Yes, it’s complicated. It’s easy to see why many of us would rather follow a program than figure out what we want to be experiencing and how we can potentially make some changes. It’s also very easy to fall back on what we have always done or what we think is expected.

Let’s get back to the first point made by Segar about what gets in the way of being able to meet the recommended guidelines for physical health. The guidelines for exercise and eating well have been disconnected from lifestyle endeavors and put out there as “what we should be doing.”

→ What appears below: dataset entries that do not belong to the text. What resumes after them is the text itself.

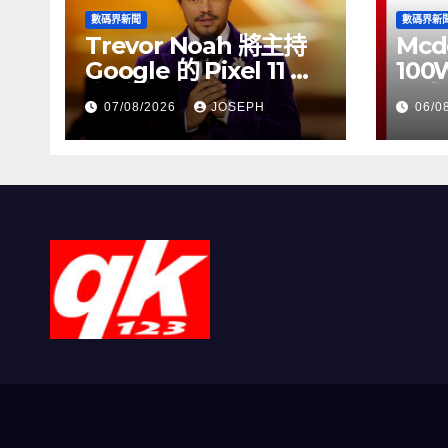
數碼界新聞
數碼界新
Trevor Noah 將主持
Mcd
Google 的 Pixel 11 推
100
介活動
正式
07/08/2026
JOSEPH
06/0
HK$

We need to reframe exercise programs and healthy eating as a way to take care of our health and well-being, not something for the “to-do" list.


Deci, EL, Eghrari, H, Patrick, BC, Leone, DR. (1994). Facilitating Internalization: The Self-Determination Theory Perspective. Journal of Personality. 62 (1), p.119-42.

Segar, M. No Sweat: How the Simple Science of Motivation Can Bring You a Lifetime of Fitness. (2015) American Management Association, New York, NY.

World Health Organization (2021). Programmes: Sexual and Reproductive Health. “What Do We Mean by Self-Care?”